Brief: In full and without alteration, write out the records.

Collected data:
>>>>>

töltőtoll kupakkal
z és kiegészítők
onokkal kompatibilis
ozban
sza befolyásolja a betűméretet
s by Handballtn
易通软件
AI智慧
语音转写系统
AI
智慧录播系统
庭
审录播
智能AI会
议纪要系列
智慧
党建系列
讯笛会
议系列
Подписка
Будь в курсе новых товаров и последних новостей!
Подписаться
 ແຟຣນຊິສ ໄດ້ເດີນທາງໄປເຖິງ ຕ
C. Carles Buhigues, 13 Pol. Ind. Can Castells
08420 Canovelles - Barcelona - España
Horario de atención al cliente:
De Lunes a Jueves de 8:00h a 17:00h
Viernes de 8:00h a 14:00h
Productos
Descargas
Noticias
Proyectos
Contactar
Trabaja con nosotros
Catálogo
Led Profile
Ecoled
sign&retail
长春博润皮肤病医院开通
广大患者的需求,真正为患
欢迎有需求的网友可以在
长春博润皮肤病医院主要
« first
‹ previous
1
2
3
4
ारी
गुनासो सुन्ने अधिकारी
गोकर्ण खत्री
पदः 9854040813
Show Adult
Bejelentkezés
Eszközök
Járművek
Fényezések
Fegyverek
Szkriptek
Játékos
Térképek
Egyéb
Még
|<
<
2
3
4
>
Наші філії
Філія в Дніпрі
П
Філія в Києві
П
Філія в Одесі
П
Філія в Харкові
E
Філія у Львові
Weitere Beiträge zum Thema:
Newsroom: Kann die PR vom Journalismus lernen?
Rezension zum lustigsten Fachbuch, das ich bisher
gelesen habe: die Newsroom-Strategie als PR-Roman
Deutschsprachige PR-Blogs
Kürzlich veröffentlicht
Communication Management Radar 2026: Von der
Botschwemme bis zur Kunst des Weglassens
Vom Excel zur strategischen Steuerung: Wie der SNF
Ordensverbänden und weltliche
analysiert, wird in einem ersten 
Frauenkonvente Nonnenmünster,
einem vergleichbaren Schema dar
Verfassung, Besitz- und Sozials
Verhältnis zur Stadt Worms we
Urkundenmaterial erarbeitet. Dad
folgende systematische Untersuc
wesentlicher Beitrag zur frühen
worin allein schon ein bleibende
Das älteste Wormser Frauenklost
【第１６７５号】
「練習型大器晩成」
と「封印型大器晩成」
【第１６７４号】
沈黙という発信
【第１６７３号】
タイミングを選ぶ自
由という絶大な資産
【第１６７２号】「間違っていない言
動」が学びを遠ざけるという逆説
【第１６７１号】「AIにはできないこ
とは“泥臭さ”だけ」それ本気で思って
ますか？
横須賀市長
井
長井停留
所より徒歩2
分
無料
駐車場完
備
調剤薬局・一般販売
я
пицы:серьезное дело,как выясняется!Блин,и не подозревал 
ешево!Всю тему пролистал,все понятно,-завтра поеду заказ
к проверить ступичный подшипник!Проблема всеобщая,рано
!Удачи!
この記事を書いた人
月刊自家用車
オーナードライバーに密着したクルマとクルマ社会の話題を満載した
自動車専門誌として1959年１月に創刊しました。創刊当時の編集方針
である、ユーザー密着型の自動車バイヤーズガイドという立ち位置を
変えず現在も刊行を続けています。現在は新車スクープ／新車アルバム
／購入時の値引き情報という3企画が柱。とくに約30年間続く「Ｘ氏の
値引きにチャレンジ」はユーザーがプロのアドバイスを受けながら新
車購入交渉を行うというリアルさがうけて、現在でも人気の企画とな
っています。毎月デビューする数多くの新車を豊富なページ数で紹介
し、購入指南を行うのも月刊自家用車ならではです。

<<<<<

Exercise response:
töltőtoll kupakkal
z és kiegészítők
onokkal kompatibilis
ozban
sza befolyásolja a betűméretet
s by Handballtn
易通软件
AI智慧
语音转写系统
AI
智慧录播系统
庭
审录播
智能AI会
议纪要系列
智慧
党建系列
讯笛会
议系列
Подписка
Будь в курсе новых товаров и последних новостей!
Подписаться
 ແຟຣນຊິສ ໄດ້ເດີນທາງໄປເຖິງ ຕ
C. Carles Buhigues, 13 Pol. Ind. Can Castells
08420 Canovelles - Barcelona - España
Horario de atención al cliente:
De Lunes a Jueves de 8:00h a 17:00h
Viernes de 8:00h a 14:00h
Productos
Descargas
Noticias
Proyectos
Contactar
Trabaja con nosotros
Catálogo
Led Profile
Ecoled
sign&retail
长春博润皮肤病医院开通
广大患者的需求,真正为患
欢迎有需求的网友可以在
长春博润皮肤病医院主要
« first
‹ previous
1
2
3
4
ारी
गुनासो सुन्ने अधिकारी
गोकर्ण खत्री
पदः 9854040813
Show Adult
Bejelentkezés
Eszközök
Járművek
Fényezések
Fegyverek
Szkriptek
Játékos
Térképek
Egyéb
Még
|<
<
2
3
4
>
Наші філії
Філія в Дніпрі
П
Філія в Києві
П
Філія в Одесі
П
Філія в Харкові
E
Філія у Львові
Weitere Beiträge zum Thema:
Newsroom: Kann die PR vom Journalismus lernen?
Rezension zum lustigsten Fachbuch, das ich bisher
gelesen habe: die Newsroom-Strategie als PR-Roman
Deutschsprachige PR-Blogs
Kürzlich veröffentlicht
Communication Management Radar 2026: Von der
Botschwemme bis zur Kunst des Weglassens
Vom Excel zur strategischen Steuerung: Wie der SNF
Ordensverbänden und weltliche
analysiert, wird in einem ersten 
Frauenkonvente Nonnenmünster,
einem vergleichbaren Schema dar
Verfassung, Besitz- und Sozials
Verhältnis zur Stadt Worms we
Urkundenmaterial erarbeitet. Dad
folgende systematische Untersuc
wesentlicher Beitrag zur frühen
worin allein schon ein bleibende
Das älteste Wormser Frauenklost
【第１６７５号】
「練習型大器晩成」
と「封印型大器晩成」
【第１６７４号】
沈黙という発信
【第１６７３号】
タイミングを選ぶ自
由という絶大な資産
【第１６７２号】「間違っていない言
動」が学びを遠ざけるという逆説
【第１６７１号】「AIにはできないこ
とは“泥臭さ”だけ」それ本気で思って
ますか？
横須賀市長
井
長井停留
所より徒歩2
分
無料
駐車場完
備
調剤薬局・一般販売
я
пицы:серьезное дело,как выясняется!Блин,и не подозревал 
ешево!Всю тему пролистал,все понятно,-завтра поеду заказ
к проверить ступичный подшипник!Проблема всеобщая,рано
!Удачи!
この記事を書いた人
月刊自家用車
オーナードライバーに密着したクルマとクルマ社会の話題を満載した
自動車専門誌として1959年１月に創刊しました。創刊当時の編集方針
である、ユーザー密着型の自動車バイヤーズガイドという立ち位置を
変えず現在も刊行を続けています。現在は新車スクープ／新車アルバム
／購入時の値引き情報という3企画が柱。とくに約30年間続く「Ｘ氏の
値引きにチャレンジ」はユーザーがプロのアドバイスを受けながら新
車購入交渉を行うというリアルさがうけて、現在でも人気の企画とな
っています。毎月デビューする数多くの新車を豊富なページ数で紹介
し、購入指南を行うのも月刊自家用車ならではです。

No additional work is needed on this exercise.